■ YOUR INSTRUCTIONS ■
Every line of the data below should be repeated exactly, and no picture should be copied.

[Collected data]
****************

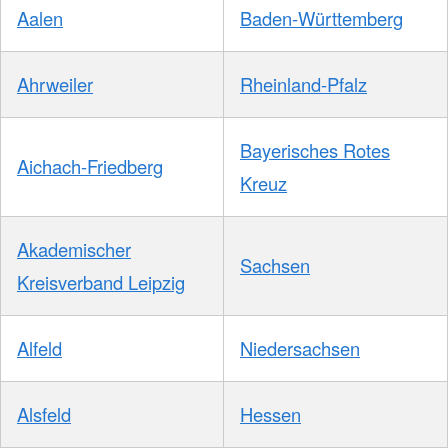
Aalen
Baden-Württemberg
Ahrweiler
Rheinland-Pfalz
Bayerisches Rotes
Aichach-Friedberg
Kreuz
Akademischer
Sachsen
Kreisverband Leipzig
Alfeld
Niedersachsen
Alsfeld
Hessen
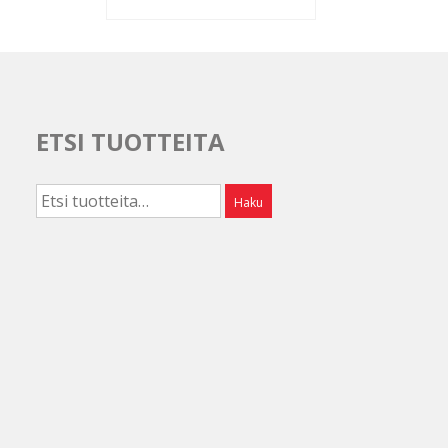
ETSI TUOTTEITA
Etsi:
Haku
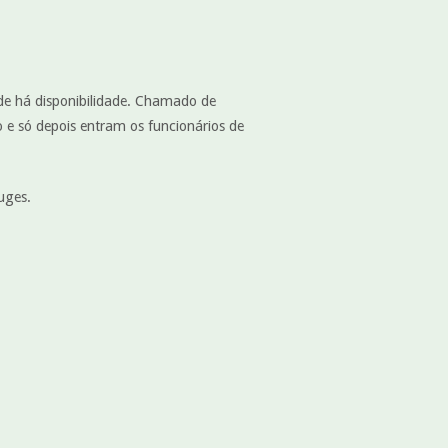
e há disponibilidade. Chamado de
 e só depois entram os funcionários de
uges.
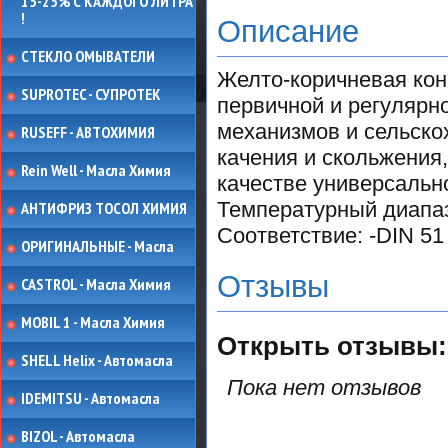
15-25% С КАЖДОГО ЛИТРА
!
Описание
СТЕКЛО ОМЫВАТЕЛИ
Желто-коричневая кон
SUPROTEC - СУПРОТЕК
первичной и регулярн
механизмов и сельско
RUSEFF - АВТОХИМИЯ
качения и скольжения
Rein Well - Масла Химия
качестве универсальн
Температурный диапаз
АНТИФРИЗ ТОСОЛ ХИМИЯ
Соответствие: -DIN 51
ОРИГИНАЛЬНЫЕ - Масла
Отзывы
CASTROL - Масла Химия
MOBIL 1 - Масла Химия
Открыть
отзывы:
SHELL Helix - Автомасла
Пока нет отзывов
IDEMITSU - Автомасла
BIZOL - Автомасла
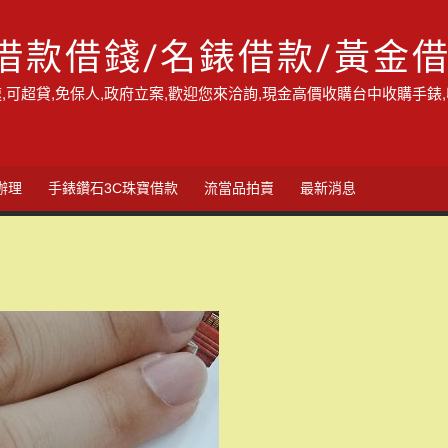
借款借錢/名錶借款/黃金
,可超貸,免保人,政府立案,歡迎您來洽詢,現金高價收購台中收購手錶
辦理
手錶鑽石3C珠寶借款
流當品拍賣
最新消息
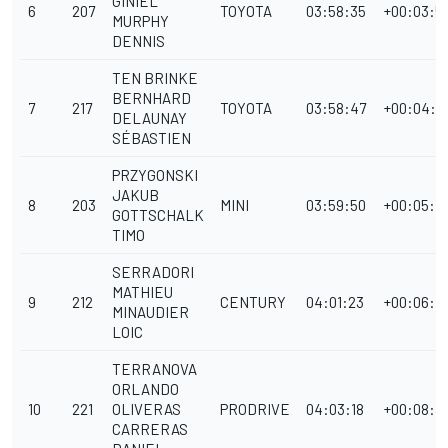
GINIEL
6
207
TOYOTA
03:58:35
+00:03:5
MURPHY
DENNIS
TEN BRINKE
BERNHARD
7
217
TOYOTA
03:58:47
+00:04:0
DELAUNAY
SÉBASTIEN
PRZYGONSKI
JAKUB
8
203
MINI
03:59:50
+00:05:10
GOTTSCHALK
TIMO
SERRADORI
MATHIEU
9
212
CENTURY
04:01:23
+00:06:4
MINAUDIER
LOIC
TERRANOVA
ORLANDO
10
221
OLIVERAS
PRODRIVE
04:03:18
+00:08:3
CARRERAS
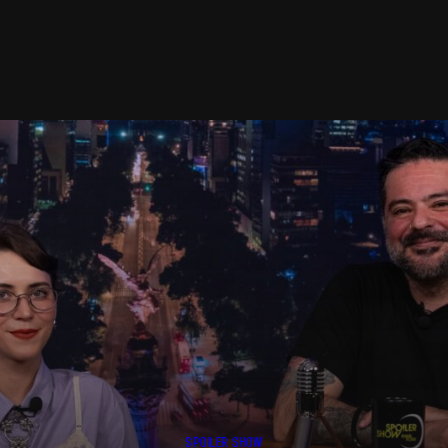
SPOILER SHOW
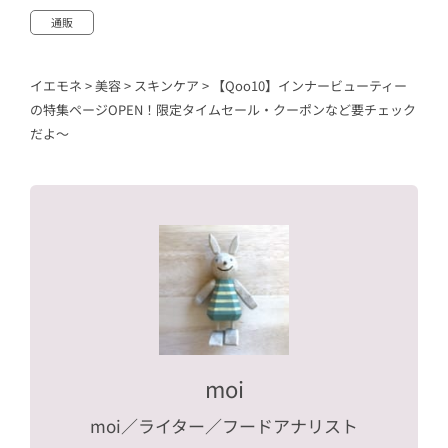
通販
イエモネ
>
美容
>
スキンケア
>
【Qoo10】インナービューティー
の特集ページOPEN！限定タイムセール・クーポンなど要チェック
だよ～
moi
moi
／ライター／フードアナリスト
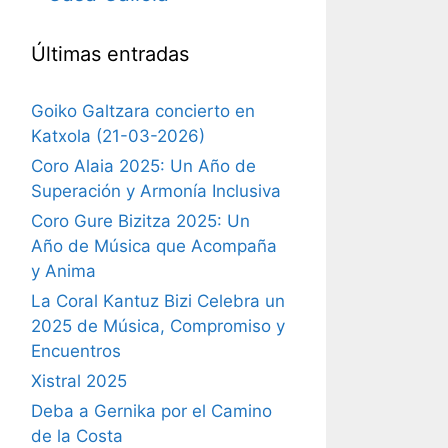
Últimas entradas
Goiko Galtzara concierto en
Katxola (21-03-2026)
Coro Alaia 2025: Un Año de
Superación y Armonía Inclusiva
Coro Gure Bizitza 2025: Un
Año de Música que Acompaña
y Anima
La Coral Kantuz Bizi Celebra un
2025 de Música, Compromiso y
Encuentros
Xistral 2025
Deba a Gernika por el Camino
de la Costa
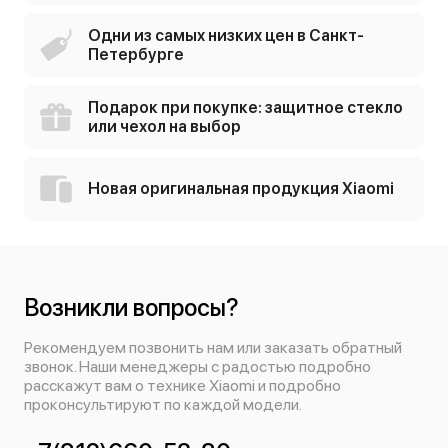
Одни из самых низких цен в Санкт-
Петербурге
Подарок при покупке: защитное стекло
или чехол на выбор
Новая оригинальная продукция Xiaomi
Возникли вопросы?
Рекомендуем позвонить нам или заказать обратный
звонок. Наши менеджеры с радостью подробно
расскажут вам о технике Xiaomi и подробно
проконсультируют по каждой модели.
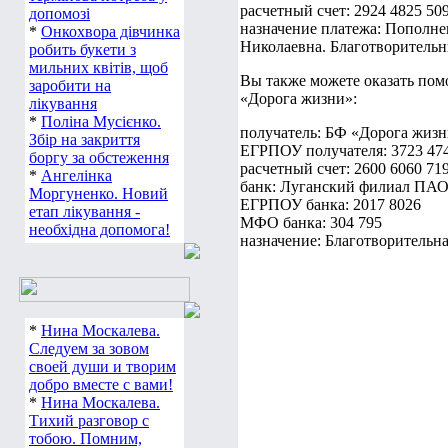
расчетный счет: 2924 4825 50
допомозі
назначение платежа: Пополне
*
Онкохвора дівчинка
Николаевна. Благотворительн
робить букети з
мильних квітів, щоб
Вы также можете оказать пом
заробити на
«Дорога жизни»:
лікування
*
Поліна Мусієнко.
получатель: БФ «Дорога жиз
Збір на закриття
ЕГРПОУ получателя: 3723 47
боргу за обстеження
расчетный счет: 2600 6060 71
*
Ангелінка
банк: Луганский филиал ПАО
Моргуненко. Новий
ЕГРПОУ банка: 2017 8026
етап лікування -
МФО банка: 304 795
необхідна допомога!
назначение: Благотворительн
*
Нина Москалева.
Следуем за зовом
своей души и творим
добро вместе с вами!
*
Нина Москалева.
Тихий разговор с
тобою. Помним,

****************

■ WRITTEN SOLUTION ■
Aalen
Baden-Württemberg
Ahrweiler
Rheinland-Pfalz
Bayerisches Rotes
Aichach-Friedberg
Kreuz
Akademischer
Sachsen
Kreisverband Leipzig
Alfeld
Niedersachsen
Alsfeld
Hessen
ETSI TUOTTEITA
Etsi:
Haku
e há disponibilidade. Chamado de
 e só depois entram os funcionários de
uges.
15-25% С КАЖДОГО ЛИТРА
!
Описание
СТЕКЛО ОМЫВАТЕЛИ
Желто-коричневая кон
SUPROTEC - СУПРОТЕК
первичной и регулярн
механизмов и сельско
RUSEFF - АВТОХИМИЯ
качения и скольжения
Rein Well - Масла Химия
качестве универсальн
Температурный диапаз
АНТИФРИЗ ТОСОЛ ХИМИЯ
Соответствие: -DIN 51
ОРИГИНАЛЬНЫЕ - Масла
Отзывы
CASTROL - Масла Химия
MOBIL 1 - Масла Химия
Открыть
отзывы:
SHELL Helix - Автомасла
Пока нет отзывов
IDEMITSU - Автомасла
BIZOL - Автомасла
借款借錢/名錶借款/黃金
,可超貸,免保人,政府立案,歡迎您來洽詢,現金高價收購台中收購手錶
辦理
手錶鑽石3C珠寶借款
流當品拍賣
最新消息
GINIEL
6
207
TOYOTA
03:58:35
+00:03:5
MURPHY
DENNIS
TEN BRINKE
BERNHARD
7
217
TOYOTA
03:58:47
+00:04:0
DELAUNAY
SÉBASTIEN
PRZYGONSKI
JAKUB
8
203
MINI
03:59:50
+00:05:10
GOTTSCHALK
TIMO
SERRADORI
MATHIEU
9
212
CENTURY
04:01:23
+00:06:4
MINAUDIER
LOIC
TERRANOVA
ORLANDO
10
221
OLIVERAS
PRODRIVE
04:03:18
+00:08:3
CARRERAS
SPOILER SHOW
通販
イエモネ
>
美容
>
スキンケア
>
【Qoo10】インナービューティー
の特集ページOPEN！限定タイムセール・クーポンなど要チェック
だよ～
moi
moi
／ライター／フードアナリスト
Últimas entradas
Goiko Galtzara concierto en
Katxola (21-03-2026)
Coro Alaia 2025: Un Año de
Superación y Armonía Inclusiva
Coro Gure Bizitza 2025: Un
Año de Música que Acompaña
y Anima
La Coral Kantuz Bizi Celebra un
2025 de Música, Compromiso y
Encuentros
Xistral 2025
Deba a Gernika por el Camino
de la Costa
Одни из самых низких цен в Санкт-
Петербурге
Подарок при покупке: защитное стекло
или чехол на выбор
Новая оригинальная продукция Xiaomi
Возникли вопросы?
Рекомендуем позвонить нам или заказать обратный
звонок. Наши менеджеры с радостью подробно
расскажут вам о технике Xiaomi и подробно
проконсультируют по каждой модели.
расчетный счет: 2924 4825 50
допомозі
назначение платежа: Пополне
*
Онкохвора дівчинка
Николаевна. Благотворительн
робить букети з
мильних квітів, щоб
Вы также можете оказать пом
заробити на
«Дорога жизни»:
лікування
*
Поліна Мусієнко.
получатель: БФ «Дорога жиз
Збір на закриття
ЕГРПОУ получателя: 3723 47
боргу за обстеження
расчетный счет: 2600 6060 71
*
Ангелінка
банк: Луганский филиал ПАО
Моргуненко. Новий
ЕГРПОУ банка: 2017 8026
етап лікування -
МФО банка: 304 795
необхідна допомога!
назначение: Благотворительн
*
Нина Москалева.
Следуем за зовом
своей души и творим
добро вместе с вами!
*
Нина Москалева.
Тихий разговор с
тобою. Помним,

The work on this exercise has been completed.